A Lapsed Catholic Goes to Rosalía’s Ecclesiastical Lux Tour
How the Spanish star uses devotion to push her art to unprecedented places.
Last November, I stepped foot in a Catholic church for the first time in two decades. A cathedral by my apartment named after Saint Mary—just like the one I attended growing up—was hosting a sacred music concert by its in-house chamber group, the Theotokos Ensemble. The theme was “Music and Monasticism in the 12th Century”; if there’s one thing Catholics know, it’s music and monasticism (for better or worse), and I was intrigued by the idea of hearing a full choir accompanied by strings and piano in the cavernous acoustics of a church to let my faith issues go, at least for one night.

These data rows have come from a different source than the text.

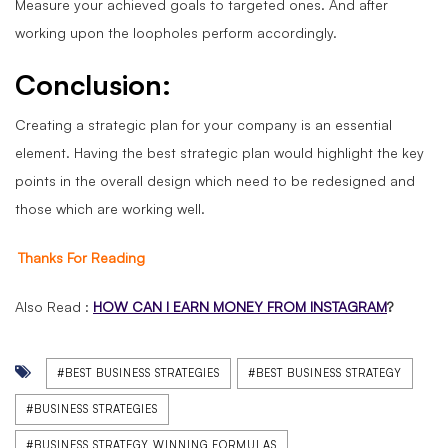
Measure your achieved goals to targeted ones. And after
working upon the loopholes perform accordingly.
Conclusion:
Creating a strategic plan for your company is an essential
element. Having the best strategic plan would highlight the key
points in the overall design which need to be redesigned and
those which are working well.
Thanks For Reading
Also Read :
HOW CAN I EARN MONEY FROM INSTAGRAM
?
#BEST BUSINESS STRATEGIES
#BEST BUSINESS STRATEGY
#BUSINESS STRATEGIES
#BUSINESS STRATEGY WINNING FORMULAS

At the show, red candles flickered below paintings of La Virgen de Guadalupe, and a calming, sepia-toned light surrounded the performers, whose harmonies sounded like the color spectrum made manifest. Before the ensemble began its echoing swirl of cellos, violas, and voices in holy-sounding minor keys, my friend Caryn took a picture of me in the pews. I was wearing a puke-green sweater, with my hands in the prayer position, looking every bit the nice Catholic girl I was before I quit the church at age 17. Back then, in the 1990s, I was a young Chicana who needed to explore the world outside of my congregation, and I simply couldn’t countenance the church’s stance toward LGBTQ people and women. (The Vatican has become somewhat more liberal than it used to be thanks to a succession of “cool” popes, though I still keep it at arm’s length.)
Importantly, unlike the Saint Mary’s of my youth, the church that hosted the concert is inclusive, and a number of the Theotokos Ensemble members are openly queer and trans. The group’s presence, and transcendance, reminded me that the most important values I learned from my Catholic upbringing were charity, empathy, and doing everything you can to help those in need. Jesús-visiting-the-lepers type shit.
I was reminded of these complicated feelings while watching Rosalía perform at Madison Square Garden earlier this month, during a Lux tour that is absolutely dripping with Catholic symbolism.